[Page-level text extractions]
....................
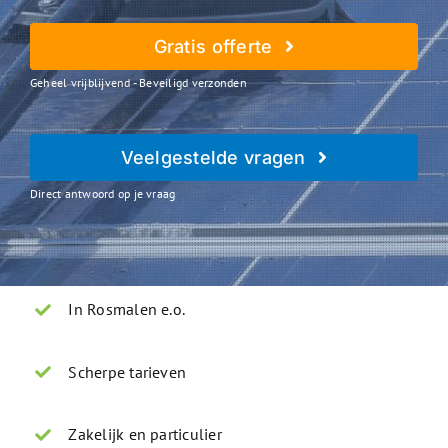
Gratis offerte
Geheel vrijblijvend - Beveiligd verzonden
Veelgestelde vragen
Direct antwoord op je vraag
In Rosmalen e.o.
Scherpe tarieven
Zakelijk en particulier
....................
#### [TASK STATEMENT]
Pictures are to be left out; all other data must be returned exactly.

#### [OUTPUT BELOW]
Gratis offerte
Geheel vrijblijvend - Beveiligd verzonden
Veelgestelde vragen
Direct antwoord op je vraag
In Rosmalen e.o.
Scherpe tarieven
Zakelijk en particulier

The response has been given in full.